EXERCISE:
Repeat exactly, and only, the lines below starting at the line that contains "Сам я – юрист" and ending at the line that contains "на улицах, кафе и фестивалях, создания сети", inclusive of both.
**** RECORDS SHOWN
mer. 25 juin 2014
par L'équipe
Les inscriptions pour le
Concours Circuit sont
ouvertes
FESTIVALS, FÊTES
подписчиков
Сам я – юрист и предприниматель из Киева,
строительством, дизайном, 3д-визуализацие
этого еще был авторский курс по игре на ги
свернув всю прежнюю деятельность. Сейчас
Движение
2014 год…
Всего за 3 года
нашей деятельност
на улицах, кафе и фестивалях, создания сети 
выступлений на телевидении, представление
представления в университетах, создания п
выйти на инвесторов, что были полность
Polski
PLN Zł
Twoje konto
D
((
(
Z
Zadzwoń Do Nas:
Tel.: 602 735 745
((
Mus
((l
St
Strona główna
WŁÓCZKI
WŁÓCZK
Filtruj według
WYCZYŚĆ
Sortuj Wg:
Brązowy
********
**** RECORDS SHOWN
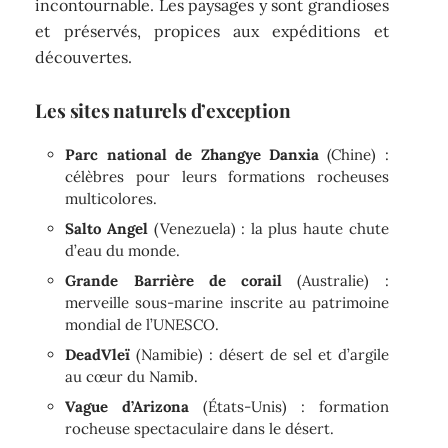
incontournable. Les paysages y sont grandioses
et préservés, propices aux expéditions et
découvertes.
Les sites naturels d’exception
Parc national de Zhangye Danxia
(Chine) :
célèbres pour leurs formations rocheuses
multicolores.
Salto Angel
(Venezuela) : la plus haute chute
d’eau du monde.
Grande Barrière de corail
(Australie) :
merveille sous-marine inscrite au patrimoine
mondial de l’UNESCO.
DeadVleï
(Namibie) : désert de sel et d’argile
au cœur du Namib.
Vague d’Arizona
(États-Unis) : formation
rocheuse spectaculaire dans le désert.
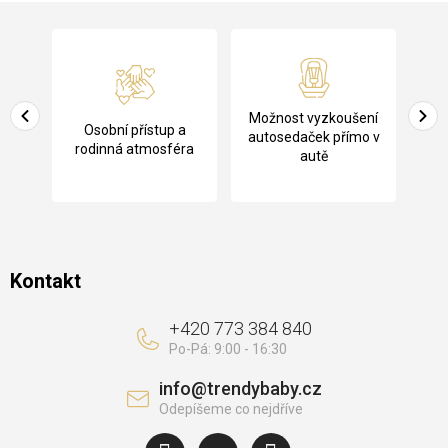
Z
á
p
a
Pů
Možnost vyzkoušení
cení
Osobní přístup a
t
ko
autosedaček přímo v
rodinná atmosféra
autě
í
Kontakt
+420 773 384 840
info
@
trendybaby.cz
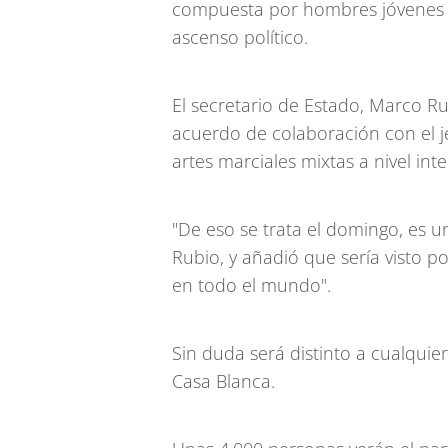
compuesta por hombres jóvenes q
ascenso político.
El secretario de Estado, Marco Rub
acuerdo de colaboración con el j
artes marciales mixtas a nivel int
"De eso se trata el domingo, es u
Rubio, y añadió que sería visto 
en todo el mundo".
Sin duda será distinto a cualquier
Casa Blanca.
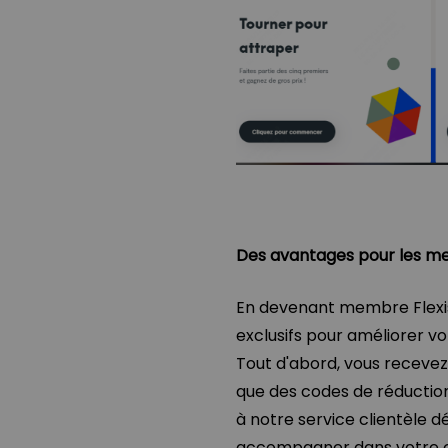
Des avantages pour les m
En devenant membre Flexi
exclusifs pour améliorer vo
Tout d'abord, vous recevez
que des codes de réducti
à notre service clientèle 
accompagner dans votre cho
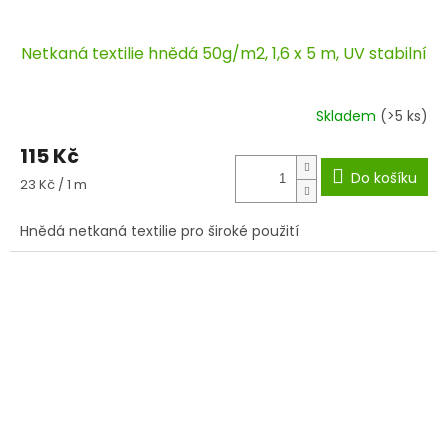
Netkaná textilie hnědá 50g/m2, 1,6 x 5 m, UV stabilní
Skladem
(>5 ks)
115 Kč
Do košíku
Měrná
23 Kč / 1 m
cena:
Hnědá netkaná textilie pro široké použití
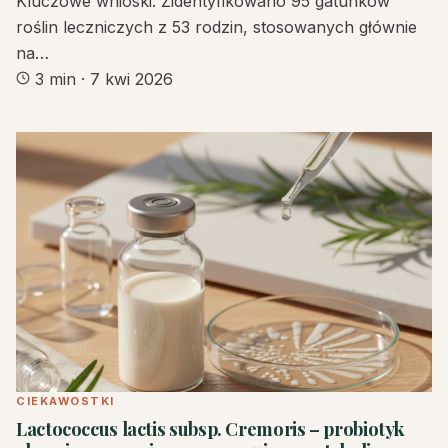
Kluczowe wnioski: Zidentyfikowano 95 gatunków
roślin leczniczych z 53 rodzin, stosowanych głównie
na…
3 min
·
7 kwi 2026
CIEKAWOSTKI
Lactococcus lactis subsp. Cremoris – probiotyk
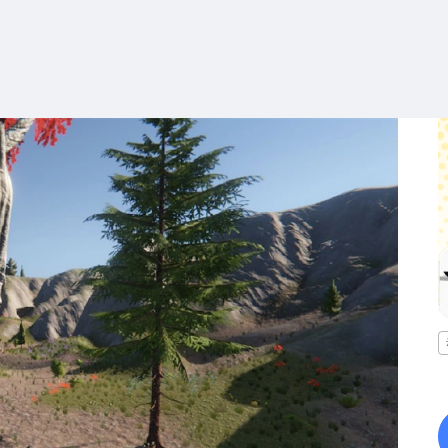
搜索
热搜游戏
********
**** RECORDS SHOWN
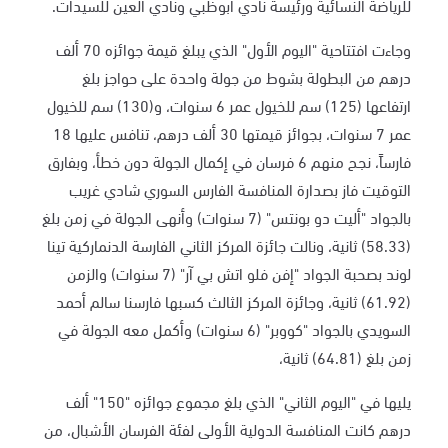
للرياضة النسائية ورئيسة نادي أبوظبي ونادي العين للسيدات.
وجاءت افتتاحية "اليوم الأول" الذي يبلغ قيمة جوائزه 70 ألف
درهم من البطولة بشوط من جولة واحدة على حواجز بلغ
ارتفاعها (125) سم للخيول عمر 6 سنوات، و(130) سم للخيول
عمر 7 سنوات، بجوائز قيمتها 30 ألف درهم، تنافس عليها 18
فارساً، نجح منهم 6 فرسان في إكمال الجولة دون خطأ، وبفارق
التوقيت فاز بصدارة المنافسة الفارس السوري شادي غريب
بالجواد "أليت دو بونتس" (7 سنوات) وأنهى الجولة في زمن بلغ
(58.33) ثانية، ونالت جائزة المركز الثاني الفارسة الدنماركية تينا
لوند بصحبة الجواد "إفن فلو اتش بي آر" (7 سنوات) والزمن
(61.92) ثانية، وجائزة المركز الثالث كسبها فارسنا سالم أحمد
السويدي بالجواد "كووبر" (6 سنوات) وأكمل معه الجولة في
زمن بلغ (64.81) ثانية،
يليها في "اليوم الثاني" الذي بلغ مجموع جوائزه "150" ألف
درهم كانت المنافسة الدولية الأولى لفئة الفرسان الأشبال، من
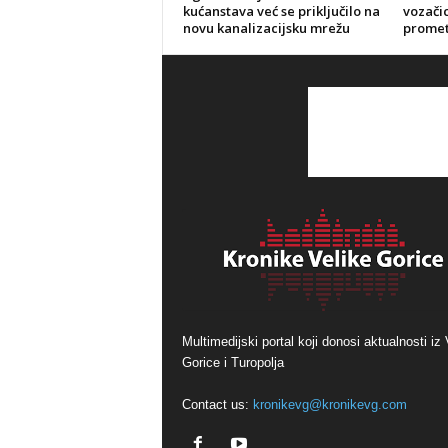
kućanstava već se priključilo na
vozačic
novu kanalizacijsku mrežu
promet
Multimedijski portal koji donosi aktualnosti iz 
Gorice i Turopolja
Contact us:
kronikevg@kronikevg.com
********
FINAL ANSWER:
Сам я – юрист и предприниматель из Киева,
строительством, дизайном, 3д-визуализацие
этого еще был авторский курс по игре на ги
свернув всю прежнюю деятельность. Сейчас
Движение
2014 год…
Всего за 3 года
нашей деятельност
на улицах, кафе и фестивалях, создания сети 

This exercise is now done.